Torque sensors use strain gauges that are applied to rotating parts. This process can be accomplished using rings, wireless telemetry, or rotary transformers. The underlying principle of direct torque measurement is based on measuring the force used to turn the impeller shaft. When a force or torque is applied to the shaft, it twists by a very small amount. This twisting causes a “stretch” in the material of the shaft, in a direction 45° to the axis. Torque transducers measure the change in the shaft bending to calculate the torque. This measurement is conducted using strain gauges bonded to the shaft, which measure the strain induced in the shaft by the applied torque or force.
The direct torque measurement approach requires the following tools:
- A direct torque measuring device with a contact-free sender and receiver integrated into the impeller shaft
- A pre-calibrated measuring device
- A display of measured values on HMI
- Granulation endpoint determination function
- Set points for granulation endpoint determination on HMI
Figure 2 compares readings for the impeller direct torque and the impeller current for the 1200 L HSM model. The left vertical axis denotes the current (A), and the right vertical axis represents the impeller direct torque (Nm). The blue line indicates the pattern of the impeller direct torque, whereas the brick red line indicates the impeller current. The graph clearly shows that fluctuations in the impeller current are more frequent than those in the direct impeller torque, even if the values of a torque range from 0 to 4000 and the values of impeller current range from 0 to 90. Thus, the precision in readings can be directly correlated to accurate endpoint determination.

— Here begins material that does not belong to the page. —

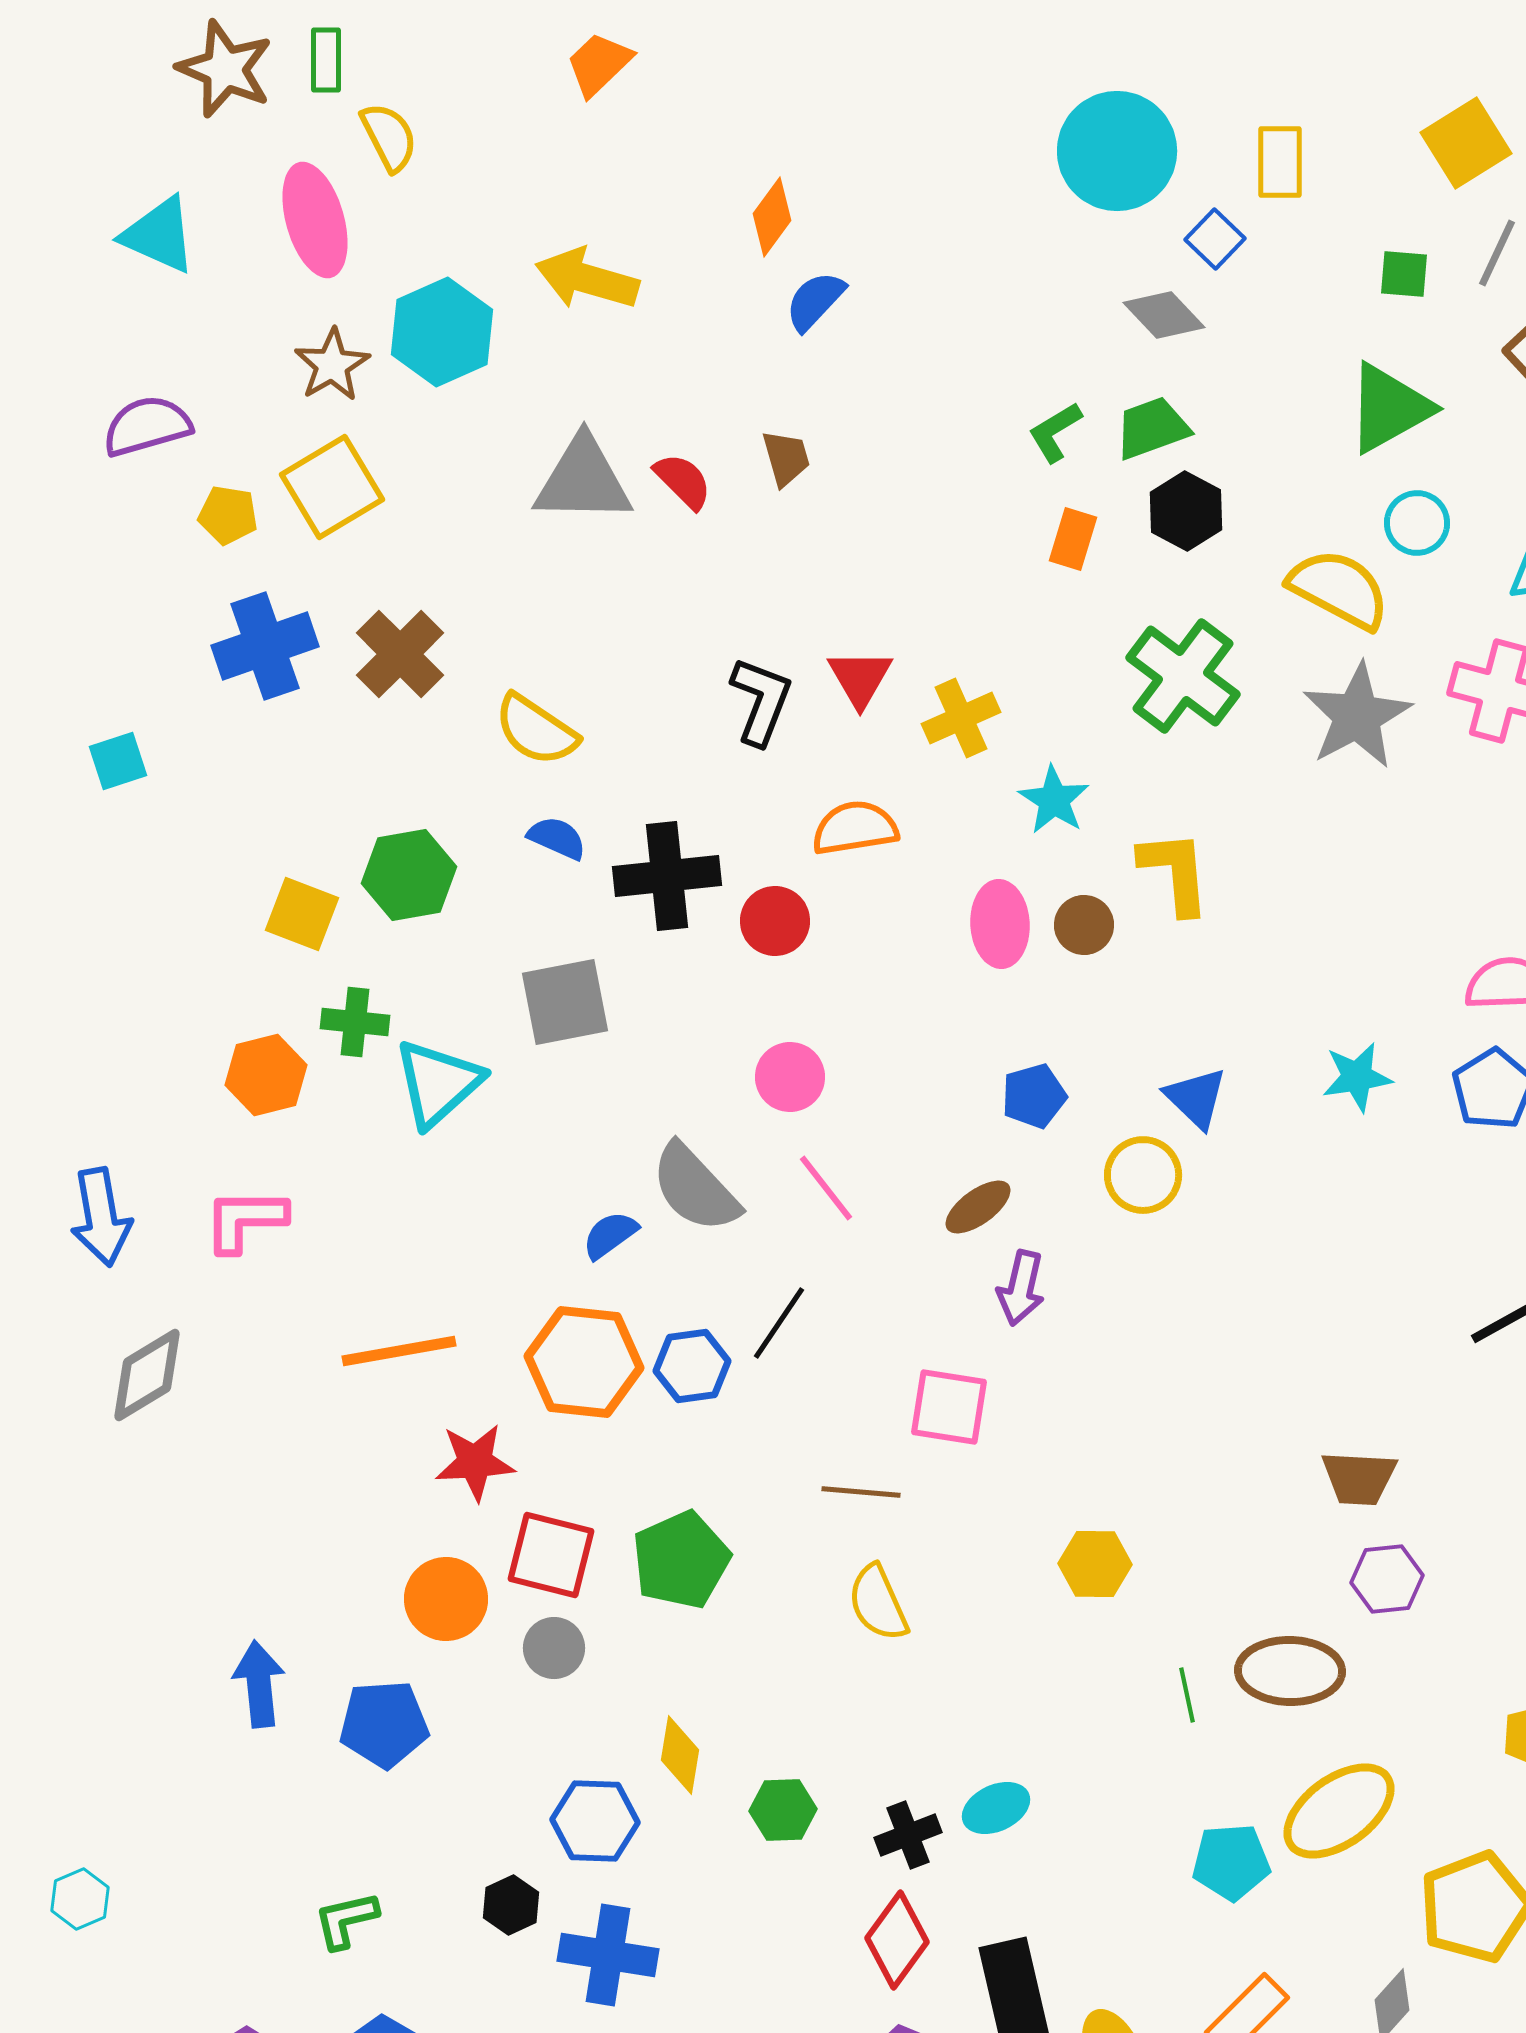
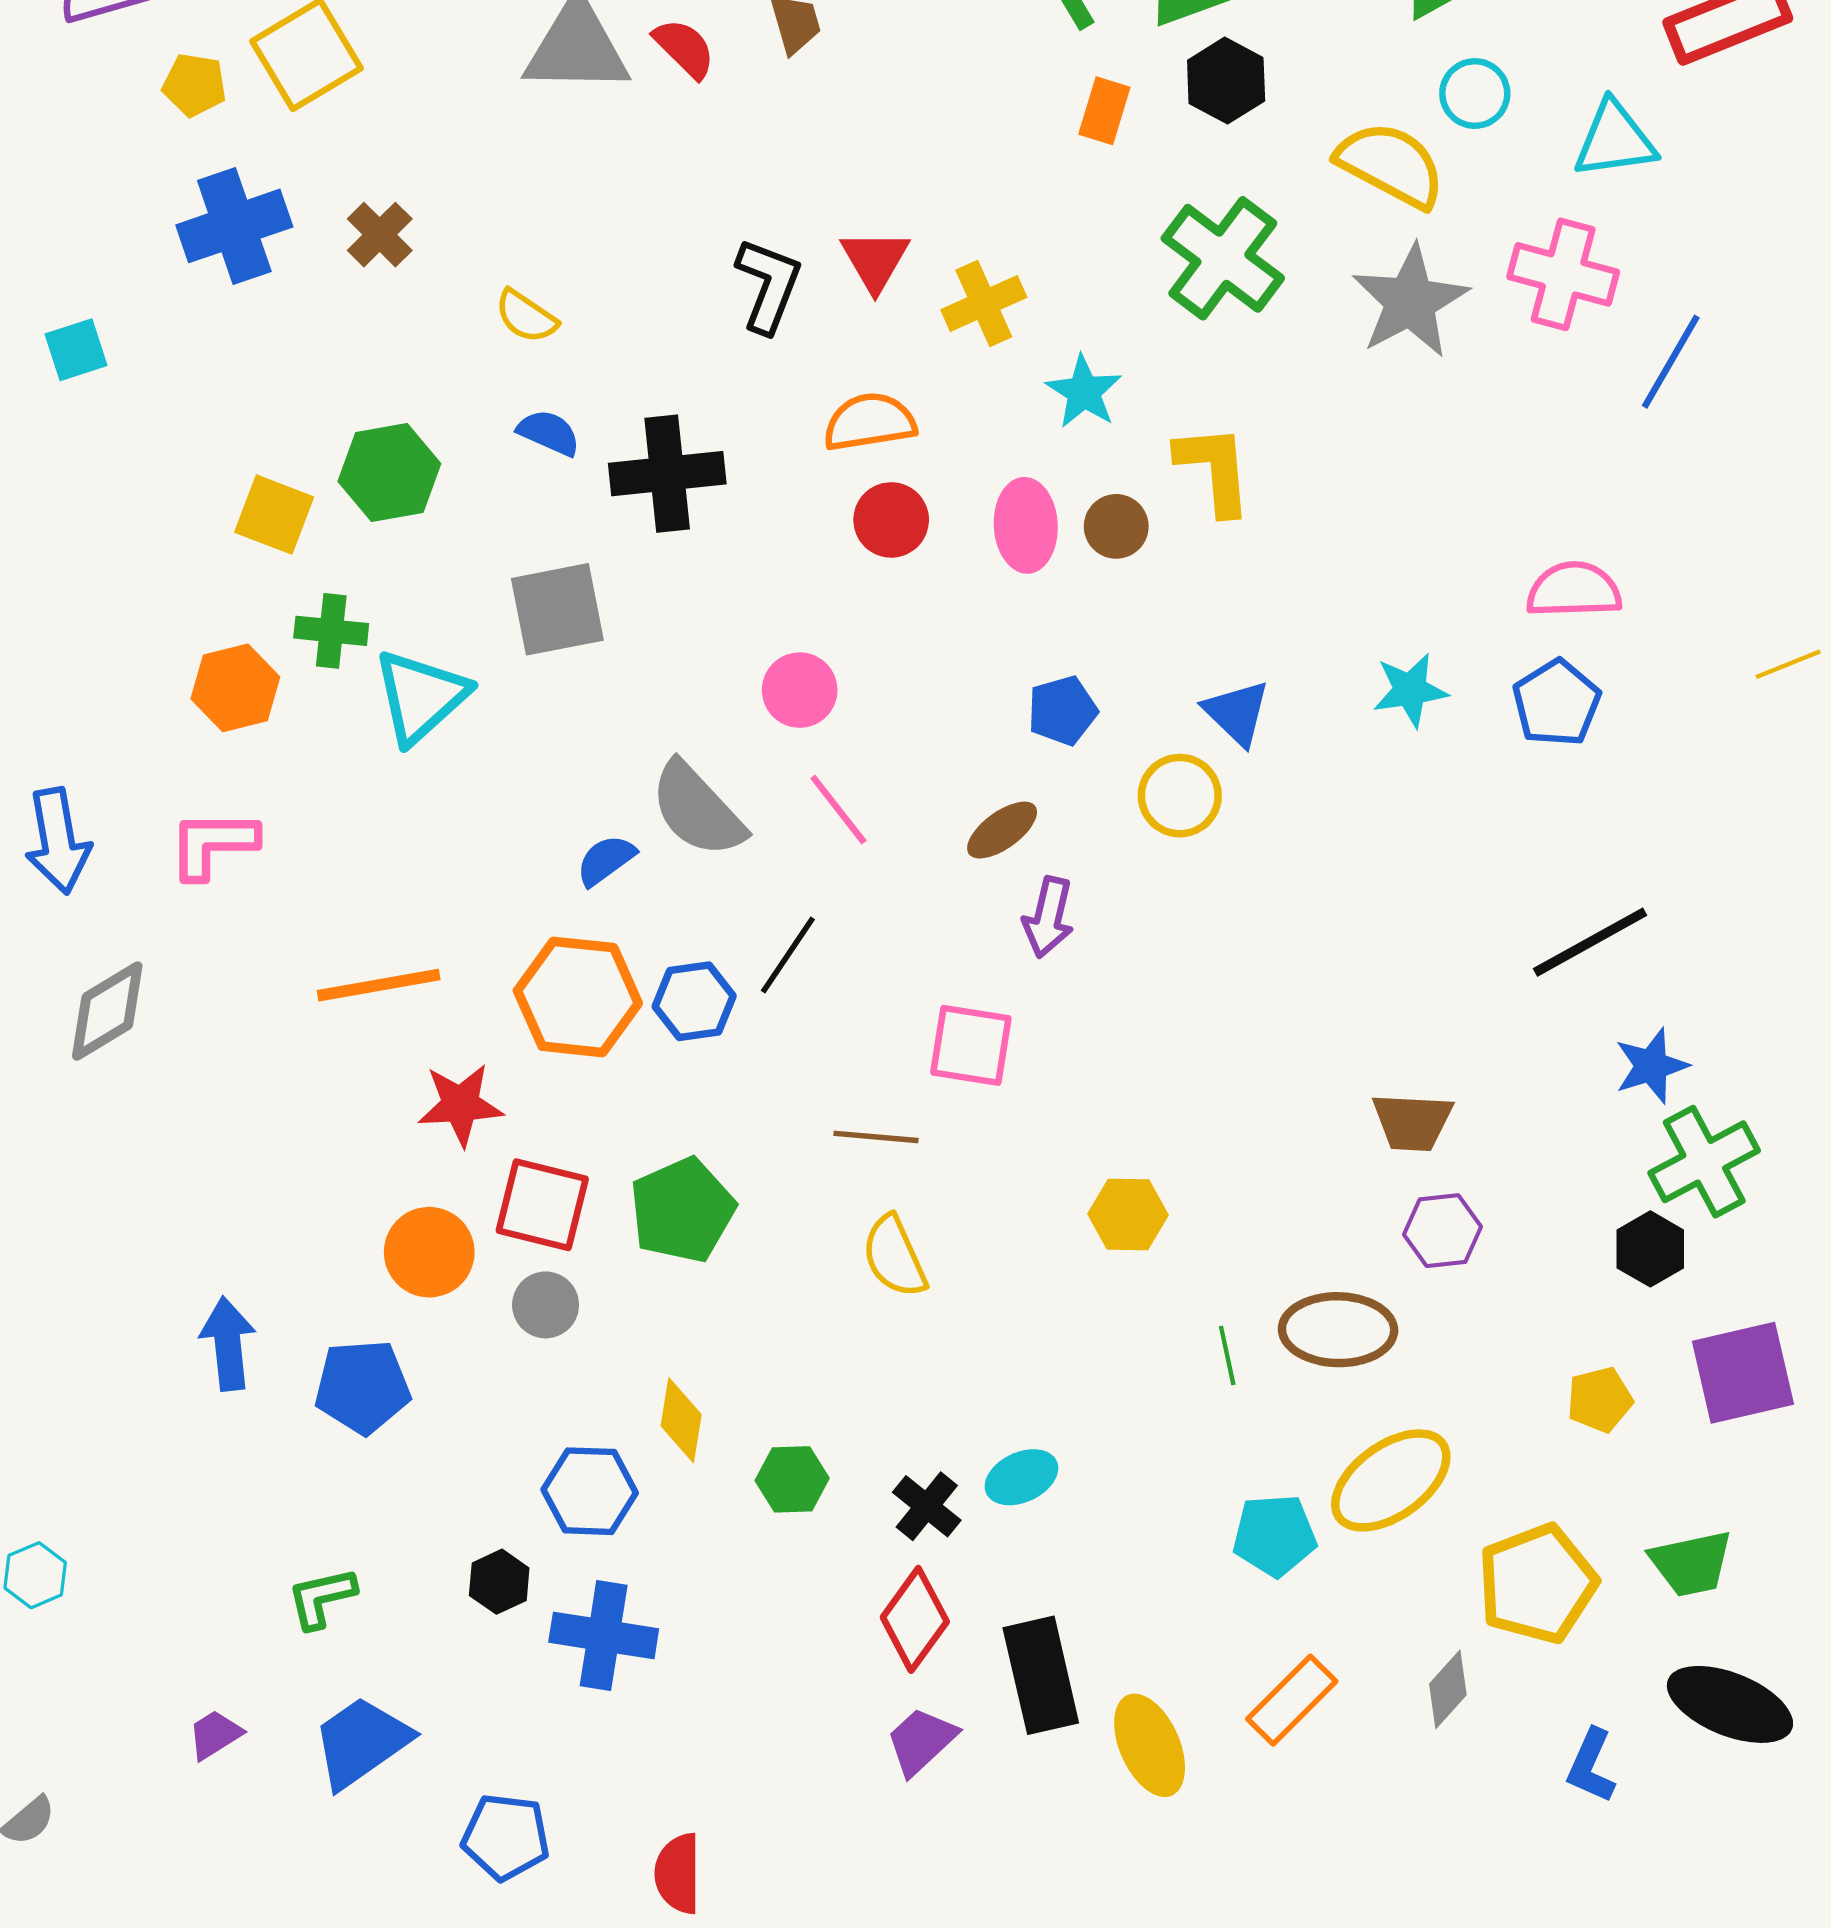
brown cross: (400, 654) -> (380, 235), size x0.7
yellow semicircle: (536, 730) -> (526, 316), size x0.7
red circle: (775, 921) -> (891, 520), moved
black cross: (908, 1835) -> (927, 1506), turned -30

Although technological advances have made a considerable impact on many industries, pharma operations have remained conventional. The granulation step in tableting is one such operation. Its endpoint requires to be accurately determined, which is critical for the compression of good tablets. There are various traditional methods used for endpoint determination; however, they do not provide exact readings. In contrast, the direct torque measurement approach provides accurate results and is a reliable option to help overcome the FDA’s scrutiny on endpoint determination in HSM granulation processes.